Physics Informed Nueral Networks in Jax

Part of GSOC final tutorials

Posted by VIGNESHinZONE on August 22, 2021 · 32 mins read

Tutorial 33: Physics Informed Neural Networks using JaxModel & PINN_Model

Contents

  • Physics Informed Neural Networks
  • Setup
  • Brief about Jax and Autodiff
  • Burger’s Equation
  • Data Visualisation
  • Explanation of the Solution using Jax
  • Usage of PINN Model
  • Visualize the final results

#Physics Informed Neural Networks

PINNs was introduced by Maziar Raissi et. al in their paper Physics Informed Deep Learning (Part I): Data-driven Solutions of Nonlinear Partial Differential Equations which are used for solving supervised learning tasks and also follow an underlying differential equation derived from understanding the Physics. In more simple terms, we try solving a differential equation with a neural network and using the differential equation as the regulariser in the loss function.


Here is an illustration of PINNs using a simple differential equation-

\(\quad \frac{df}{dt} = f(u, t),\) where initial condition is \(\ \ u(t=0) = u_0\)

We approximate function \(u(t)\) using a Neural Network as \(NN(t)\) and apply the following loss function -

Initial Loss: \(\quad L_0 = (NN(t=0) - u_0)^2\)

Regulariser Loss:= \(\quad L_r = \frac{dNN(t)}{dt} - f(NN(t),t)\)

And we minimise the \(Total Loss\) using Backpropagation-

Total Loss = Initial Loss + Regulariser Loss

Here is a technical definition of PINNs taken from the author’s official blog-

\[\quad \quad u_t + \mathcal{N}[u] = 0, x \in \Omega, t\in[0,T],\]

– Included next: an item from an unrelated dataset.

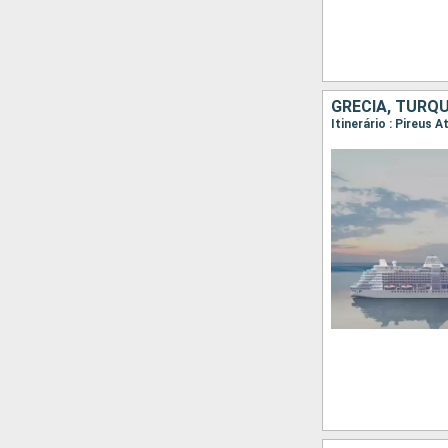
GRÉCIA, TURQU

where \(u(t,x)\) denotes the latent (hidden) solution, \(N[⋅]\) is a nonlinear differential operator, and \(Ω\) is a subset of \(\mathbb{R}^D\) , and proceed by approximating \(u(t,x)\) by a deep neural network. We define \(f(t,x)\) to be given by

\[\quad \quad f := u_t + \mathcal{N}[u],\]

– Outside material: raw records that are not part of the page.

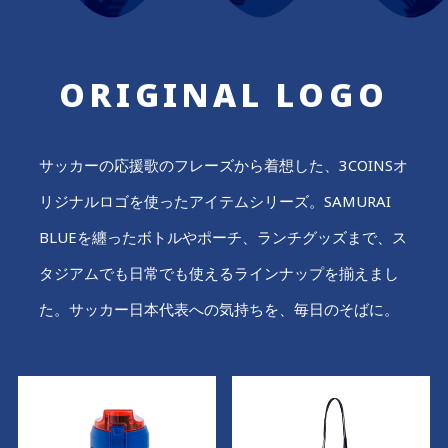
ORIGINAL LOGO
サッカーの応援歌のフレーズから着想した、3COINSオ
リジナルロゴを使ったアイテムシリーズ。SAMURAI
BLUEを纏ったボトルやポーチ、ランチグッズまで、ス
タジアムでも日常でも使えるラインナップを揃えまし
た。サッカー日本代表への気持ちを、毎日のそばに。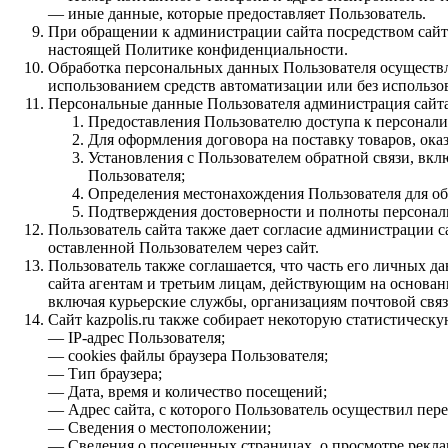
— иные данные, которые предоставляет Пользователь.
При обращении к администрации сайта посредством сайта
настоящей Политике конфиденциальности.
Обработка персональных данных Пользователя осуществл
использованием средств автоматизации или без использо
Персональные данные Пользователя администрация сайта
Предоставления Пользователю доступа к персонали
Для оформления договора на поставку товаров, оказ
Установления с Пользователем обратной связи, вклю
Пользователя;
Определения местонахождения Пользователя для об
Подтверждения достоверности и полноты персонал
Пользователь сайта также дает согласие администрации 
оставленной Пользователем через сайт.
Пользователь также соглашается, что часть его личных 
сайта агентам и третьим лицам, действующим на основан
включая курьерские службы, организациям почтовой связ
Сайт kazpolis.ru также собирает некоторую статистичес
— IP-адрес Пользователя;
— cookies файлы браузера Пользователя;
— Тип браузера;
— Дата, время и количество посещений;
— Адрес сайта, с которого Пользователь осуществил перехо
— Сведения о местоположении;
— Сведения о посещенных страницах, о просмотре рекл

This assumption results in a physics informed neural network \(f(t,x)\). This network can be derived by the calculus on computational graphs: Backpropagation.

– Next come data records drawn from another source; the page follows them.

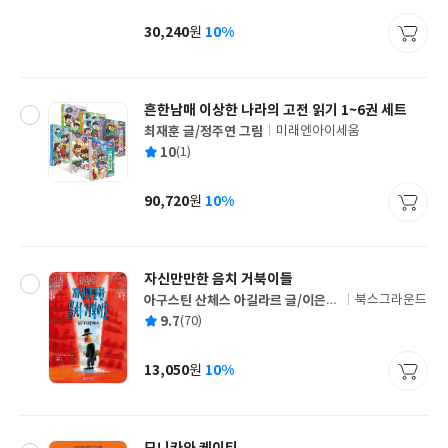
균
이
판
사
30,240
10%
원
가
격
흔한남매 이상한 나라의 고전 읽기 1~6권 세트
최재훈 글/정주연 그림
미래엔아이세움
글
평
10
(1)
쓴
출
균
이
판
사
90,720
10%
원
가
격
자신만만한 음치 거북이들
아구스틴 산체스 아길라르 글/이은경
북스그라운드
글
그림/김정하 역
평
9.7
(70)
쓴
출
균
이
판
사
13,050
10%
원
가
격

Useful Resources to learn more about PINNs

Setup

### In case if you are running this notebook in Local Machine and have CUDA installed then uncomment this below line. ###
### Change the cuda version depending on your setup. Here Cuda 11.x is represented as `cuda111`
# !pip install --upgrade pip
# !pip install --upgrade "jax[cuda111]" -f https://storage.googleapis.com/jax-releases/jax_releases.html
!pip install deepchem[jax]
!pip install pyDOE
Collecting deepchem[jax]
  Downloading deepchem-2.5.0-py3-none-any.whl (552 kB)
     |████████████████████████████████| 552 kB 5.4 MB/s 
WARNING: deepchem 2.5.0 does not provide the extra 'jax'
[?25hRequirement already satisfied: joblib in /usr/local/lib/python3.7/dist-packages (from deepchem[jax]) (1.0.1)
Requirement already satisfied: pandas in /usr/local/lib/python3.7/dist-packages (from deepchem[jax]) (1.1.5)
Requirement already satisfied: scipy in /usr/local/lib/python3.7/dist-packages (from deepchem[jax]) (1.4.1)
Requirement already satisfied: numpy in /usr/local/lib/python3.7/dist-packages (from deepchem[jax]) (1.19.5)
Requirement already satisfied: scikit-learn in /usr/local/lib/python3.7/dist-packages (from deepchem[jax]) (0.22.2.post1)
Requirement already satisfied: python-dateutil>=2.7.3 in /usr/local/lib/python3.7/dist-packages (from pandas->deepchem[jax]) (2.8.2)
Requirement already satisfied: pytz>=2017.2 in /usr/local/lib/python3.7/dist-packages (from pandas->deepchem[jax]) (2018.9)
Requirement already satisfied: six>=1.5 in /usr/local/lib/python3.7/dist-packages (from python-dateutil>=2.7.3->pandas->deepchem[jax]) (1.15.0)
Installing collected packages: deepchem
Successfully installed deepchem-2.5.0
Collecting pyDOE
  Downloading pyDOE-0.3.8.zip (22 kB)
Requirement already satisfied: numpy in /usr/local/lib/python3.7/dist-packages (from pyDOE) (1.19.5)
Requirement already satisfied: scipy in /usr/local/lib/python3.7/dist-packages (from pyDOE) (1.4.1)
Building wheels for collected packages: pyDOE
  Building wheel for pyDOE (setup.py) ... [?25l[?25hdone
  Created wheel for pyDOE: filename=pyDOE-0.3.8-py3-none-any.whl size=18184 sha256=4da795f38a3c13631115b175ca51b0cca2ebc9226d122d2f90ddf4975609baaf
  Stored in directory: /root/.cache/pip/wheels/83/ce/8a/87b25c685bfeca1872d13b8dc101e087a9c6e3fb5ebb47022a
Successfully built pyDOE
Installing collected packages: pyDOE
Successfully installed pyDOE-0.3.8
import deepchem as dc
import os

PINNs_URL = "https://deepchemdata.s3.us-west-1.amazonaws.com/datasets/raissi_pinns_data.tar.gz"
dc.utils.data_utils.download_url(
    url=PINNs_URL, dest_dir=os.getcwd())
targz_file = os.path.join(os.getcwd(), 'raissi_pinns_data.tar.gz')
dc.utils.data_utils.untargz_file(targz_file, os.getcwd())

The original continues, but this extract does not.